(なんしー)
ナンシー(フランス語: Nancy、ドイツ語: Nanzig ナンツィヒ)はフランス北部、グラン・テスト地域圏の都市である。ムルト=エ=モゼル県の県庁所在地。近隣の都市としては、約45キロ北にメスが位置する。鉄鋼業で有名。
896年、ナンシーの名はラテン語化されたNanceiacumとして記された。これはケルト語の人名をラテン語化したものとみなされている。1073年、トゥール司教ピボンの特許状台帳においては、「ナンシーに捧げられたオルリー」(ラテン語でOdelrici advocati de Nanceio)と記されている。
ナンシーの誕生は、11世紀のロレーヌ公ゲラルト1世(fr)が建てた封建時代の城に関連する。その後彼の子孫によってロレーヌ公国の首都となり栄えた。シャンパーニュ伯継承戦争(fr)中の1218年、ロレーヌ公テオバルト1世(fr)に支配された。神聖ローマ皇帝フリードリヒ2世によって町は放火され徹底的に破壊された。その後再建され、新しい城によって拡張、防衛されるようになった。
1477年、ナンシー郊外でブルゴーニュ戦争最後の戦いであるナンシーの戦いが起こり、シャルル突進公が敗死した。
18世紀、ロレーヌ公の地位にあったポーランド王スタニスワフ1世(スタニスラス)のもとで、街の景観が整えられた。現在も、広場の名前としてスタニスラスの名が残されている。スタニスラスが1766年に死去すると、ロレーヌ公国はフランス王国に併合されたが、ナンシーはそのまま州都になった。

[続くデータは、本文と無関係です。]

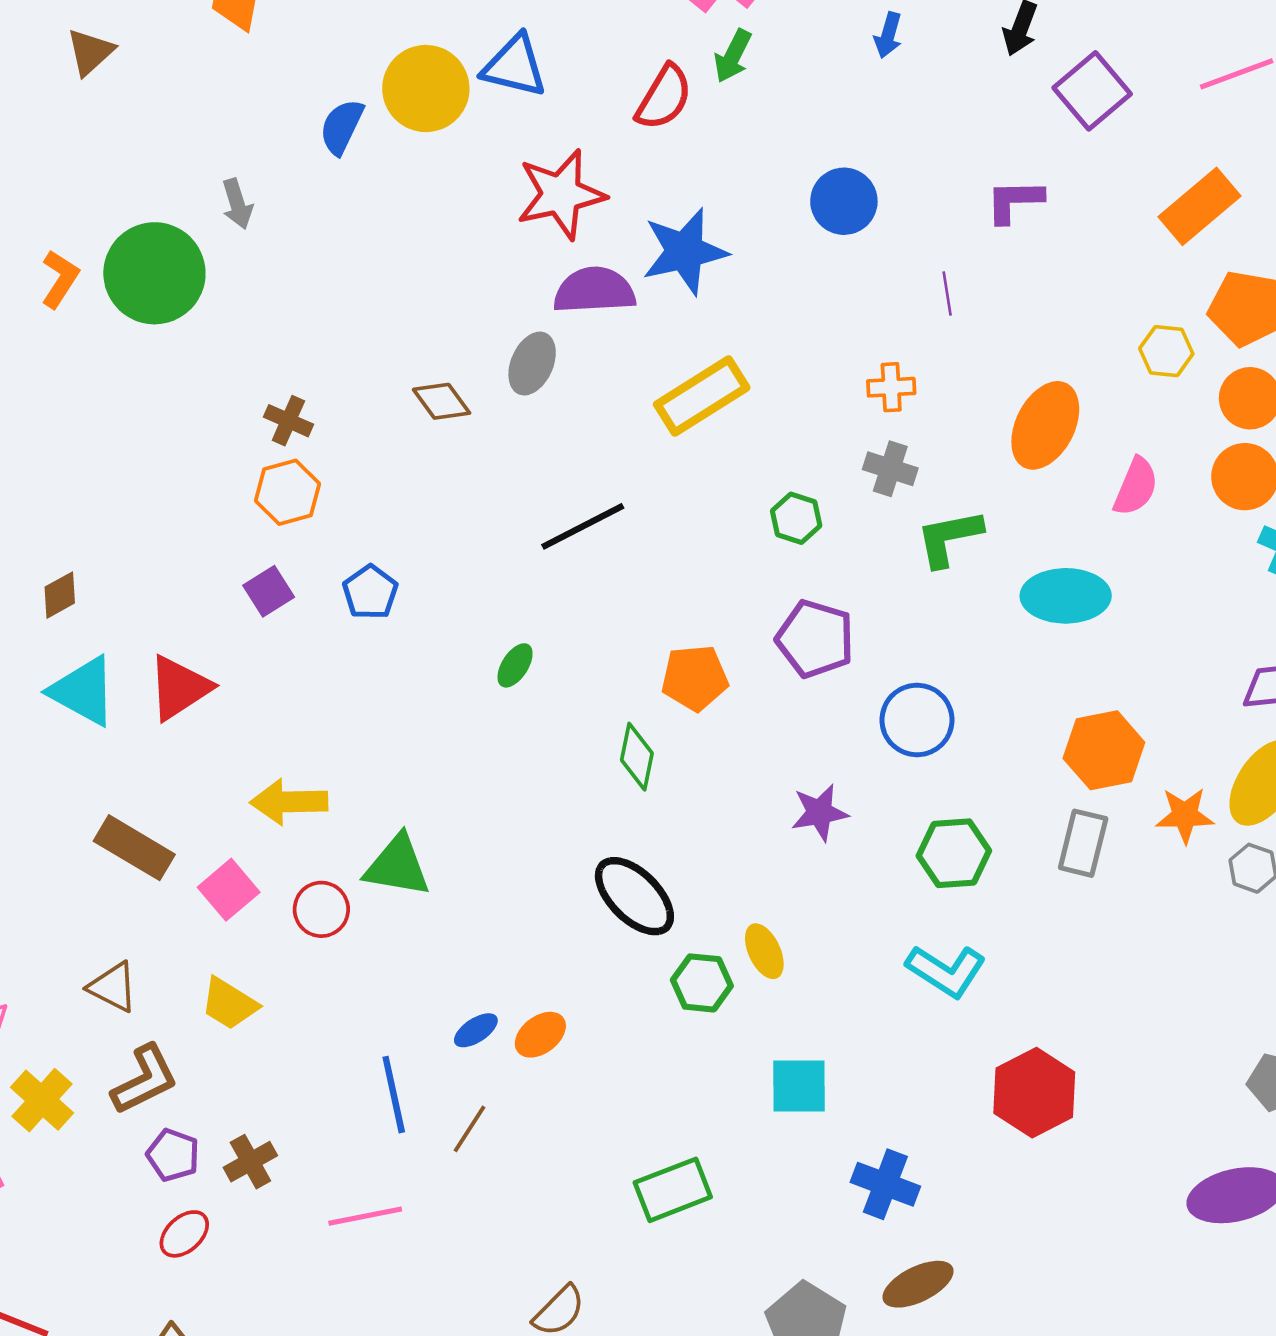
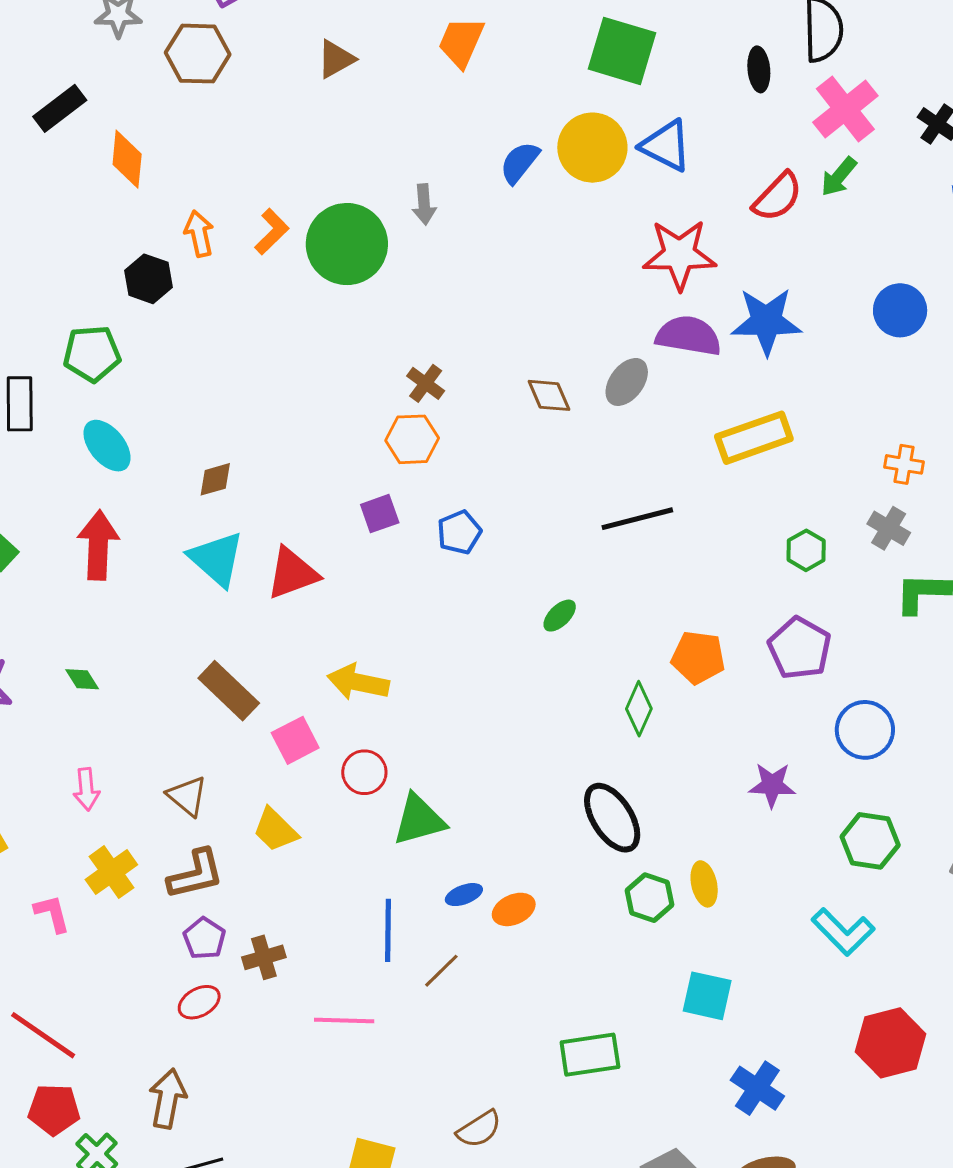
green triangle: (397, 866) -> (419, 820), moved, turned -38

オーストリアの「女帝」マリア・テレジアの夫で、共同統治者 (Corregens) であった神聖ローマ皇帝フランツ1世・シュテファンはこの地の出身であり、スタニスワフ1世に譲位するまではロレーヌ公であった(ロレーヌ公国を放棄する代わりにトスカーナ大公となった)。

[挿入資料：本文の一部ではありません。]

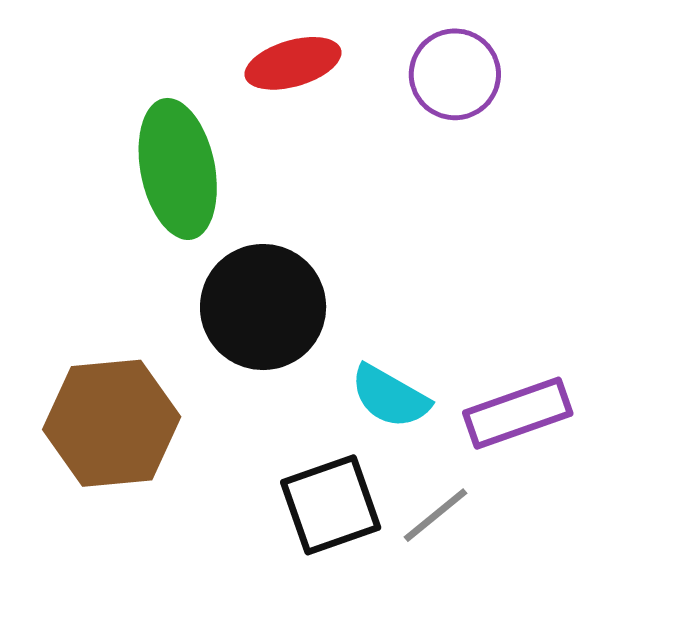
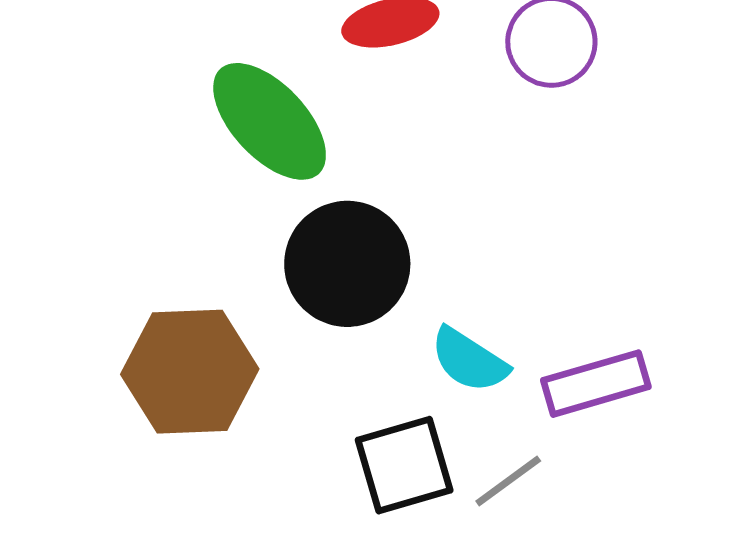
green ellipse: (178, 169) -> (270, 121), turned -35

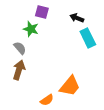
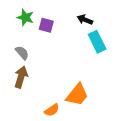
purple square: (42, 12) -> (46, 25), moved
green star: (31, 29) -> (25, 17), moved

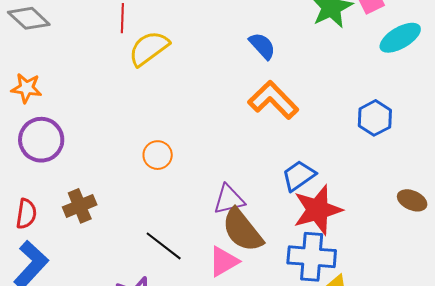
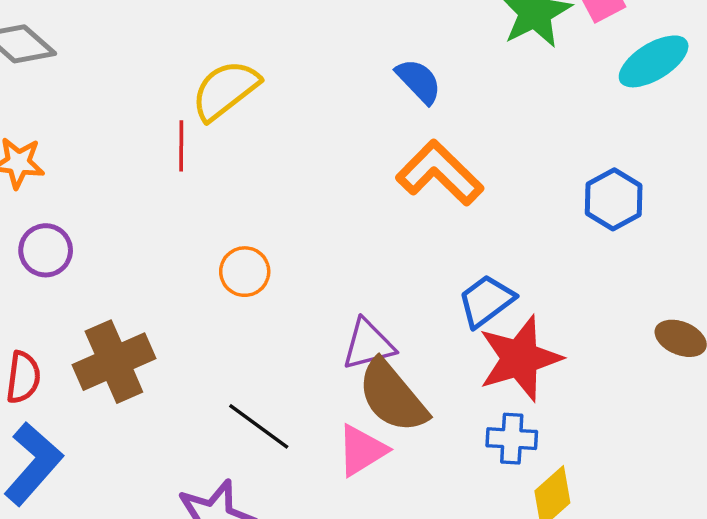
red line: (122, 18) -> (181, 146), moved
purple circle: (41, 140) -> (46, 250), size x0.7
brown cross: (80, 206) -> (114, 362), size x1.4
blue cross: (312, 257) -> (512, 439), size x0.6

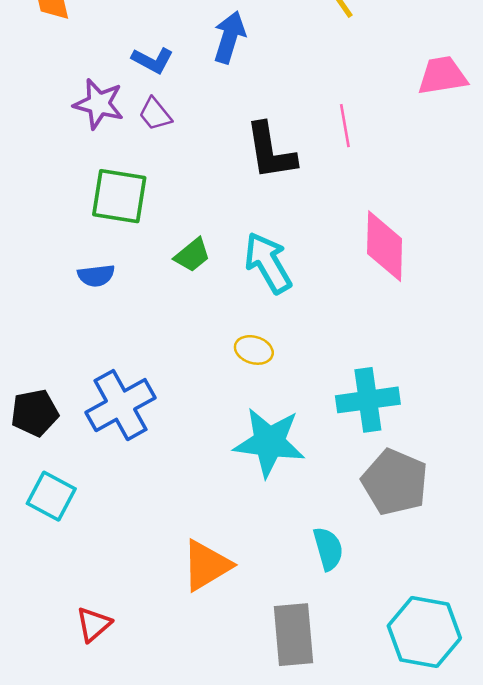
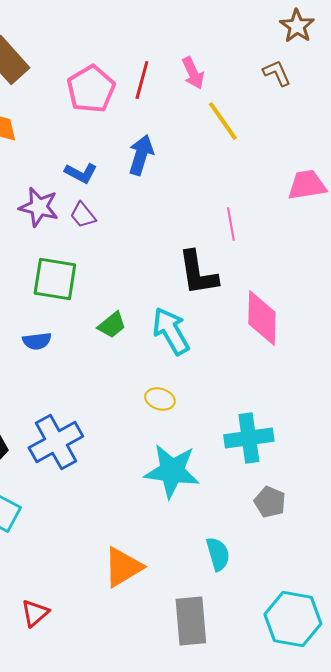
black L-shape: (270, 151) -> (198, 273), moved
gray pentagon: (395, 482) -> (270, 502), size x0.6

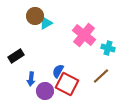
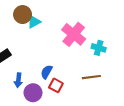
brown line: (101, 76) -> (91, 77), turned 36
red square: (67, 84) -> (56, 85), size x0.6

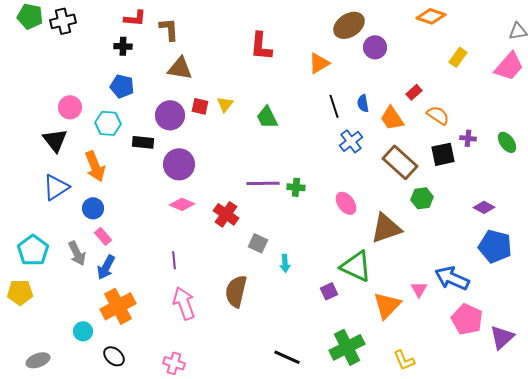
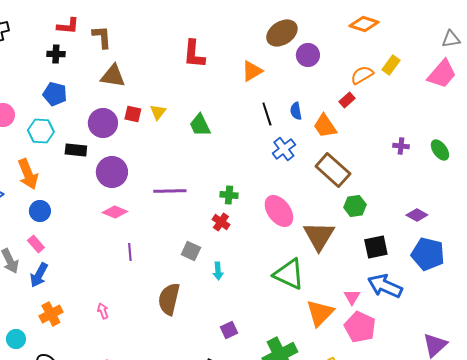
orange semicircle: (438, 115) -> (362, 75), moved, turned -65
black square: (443, 154) -> (376, 247), moved
purple line: (263, 183) -> (170, 191), moved
pink ellipse: (346, 203) -> (279, 211), size x1.4
blue circle: (93, 208) -> (40, 211), moved
red cross: (226, 214) -> (221, 222), moved, size x0.7
brown triangle: (386, 228) -> (319, 236), turned -40
purple line: (174, 260) -> (130, 252), moved
purple square: (329, 291) -> (229, 330), moved
pink arrow: (184, 303) -> (103, 311), moved, size x0.5
orange cross: (118, 306) -> (51, 314), size x0.7
pink pentagon: (467, 319) -> (360, 327), moved

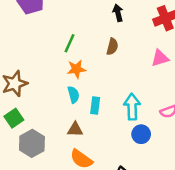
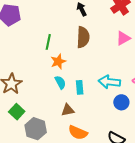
brown semicircle: (112, 47) -> (83, 37), size x1.5
cyan arrow: (132, 107) -> (109, 82), turned -70

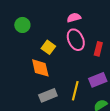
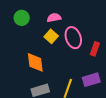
pink semicircle: (74, 18) -> (54, 18), moved
yellow square: (48, 47) -> (51, 36), moved

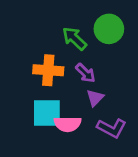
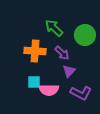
green circle: (109, 29) -> (85, 35), moved
cyan square: (47, 113) -> (34, 82), size x0.6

フランス革命最中の1790年、ナンシー事件が起こった。
普仏戦争後の1871年、フランクフルト条約によってアルザスとモゼル県はドイツに併合されたが、ムルト=エ=モゼル県にあるナンシーはフランス領に留まったため、ドイツ市民となることを拒んだアルザス人およびモゼル人の実業家や知識人たちが大勢ナンシーに移住してきた。ナンシーは新たな繁栄期と新たな文化の黄金時代を迎えた。15世紀頃から、ガラス工芸が盛んであったが、19世紀後半になると鉄鋼業が盛んとなり、新興の中産階級が台頭した。

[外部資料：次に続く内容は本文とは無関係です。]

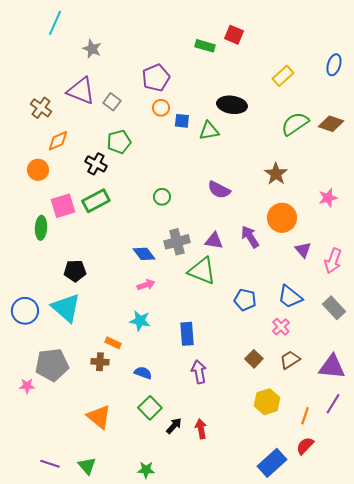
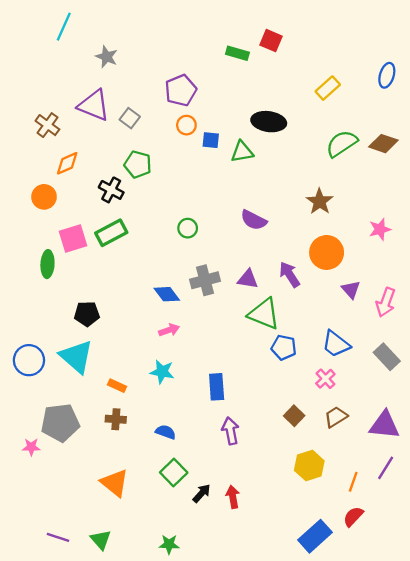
green pentagon: (119, 142) -> (138, 164), turned 30
green triangle: (202, 271) -> (264, 314), moved
orange rectangle: (113, 343) -> (117, 386), moved

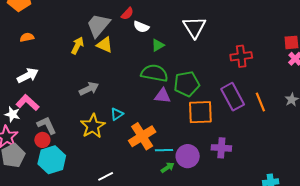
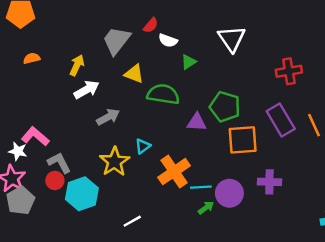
yellow triangle: (105, 45) -> (134, 74), moved
yellow arrow: (77, 46) -> (77, 65), moved
green semicircle: (154, 73) -> (163, 94), moved
white arrow: (28, 75) -> (87, 90), moved
green pentagon: (187, 84) -> (225, 107), turned 30
cyan hexagon: (52, 160) -> (82, 194), moved

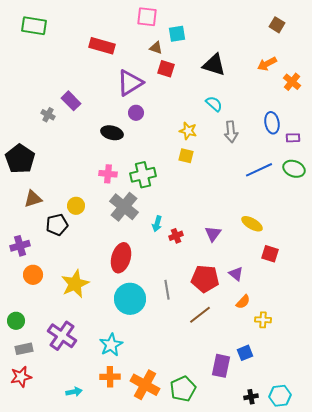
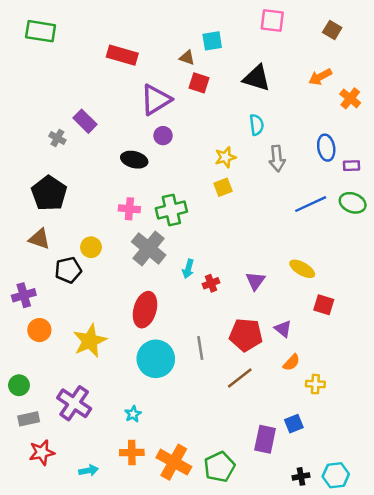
pink square: (147, 17) -> (272, 20), moved
cyan semicircle: (214, 104) -> (257, 125), turned 42
yellow star: (188, 131) -> (225, 157), turned -30
yellow square: (186, 156) -> (223, 187), turned -35
black pentagon: (20, 159) -> (49, 193), moved
brown triangle: (33, 199) -> (39, 239), turned 36
cyan star: (111, 345) -> (133, 414), size x0.6
red star: (21, 377) -> (42, 452), moved

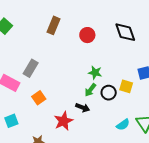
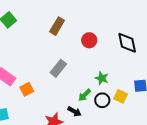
gray rectangle: (31, 68) -> (58, 68), moved
green star: (95, 73) -> (102, 78), moved
orange square: (39, 98) -> (27, 89), moved

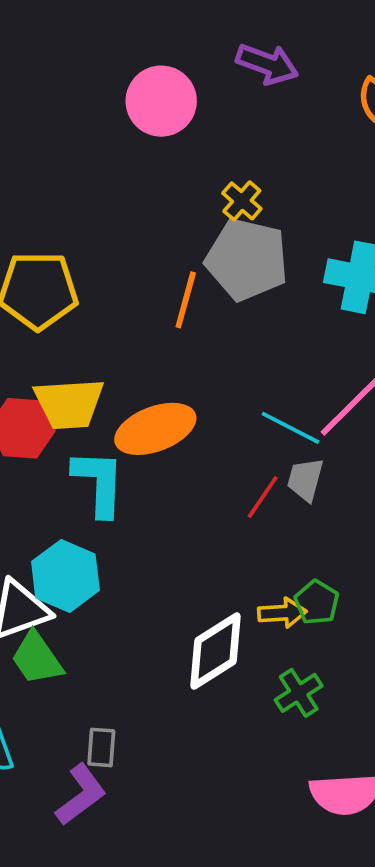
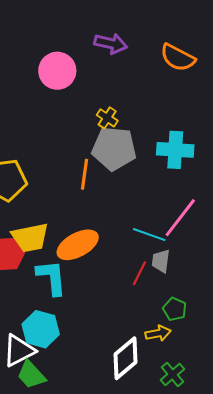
green pentagon: (317, 602) -> (175, 309), moved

1870年代から1900年代までの急激な人口増加で、ナンシーの都市化が無秩序に進行した。1894年に創設されたロレーヌ工芸会社はのちのナンシー派の集団で、エミール・ガレ、アントナン・ドーム、ルイ・マジョルール、ヴィクトル・プルーヴェ、ウジェーヌ・ヴァランたちがいた。
1988年、ローマ教皇のヨハネ・パウロ2世がナンシーを訪問した。
ナンシーはフランス第5の金融都市である。国内主要銀行の地方拠点がある。ナンシーにはムルト=エ=モゼル県商工会議所が置かれている。ナンシーはフランス北東部第一の医療都市でもあり、大学付属病院が設置されている。ナンシー市内および都市圏内には多くの私立クリニックがある。
ヴァンドゥーヴル=レ=ナンシーとの間の平野にあるナンシー=ブラボワ・テクノポールは、国内有数の規模を誇る。
2012年1月、旧ナンシー大学の構成校(ナンシー第一大学、ナンシー第二大学、ポリテクニックのロレーヌ国立高等工科学校(INPL))、メスのメス大学(Université de Metz)などを合併してロレーヌ大学が設立された。校舎はロレーヌ地域圏内の、ナンシー、メス、エピナル、ロンウィにある。
ナンシーの気候は、かなり大陸性気候の影響を受けた海洋性気候である。冬は気温が低く乾燥する。夏は暑いが常に晴天とは限らない。霧は秋に頻発し、強風が吹くことは稀である。
メテオ・フランスは、ナンシー=エセー観測所で測定された測定値を地元の天気予報に利用している。以下の気温表は1971年から2000年までの間にナンシー=エセー観測所で測定された平均測定値である。
市の中心部にあるスタニスラス広場、カリエール広場、アリアンス広場は、ユネスコの世界遺産に登録されている。
スタニスラス広場を囲むように市庁舎、ナンシー美術館、凱旋門などが配置されており、凱旋門を通って北のカリエール広場を抜けると、ロレーヌの旧官邸ならびにロレーヌ歴史博物館がある。
ガレやドーム兄弟のアントナン・ドームなど、ナンシー派の作品を所蔵するナンシー派美術館も存在する。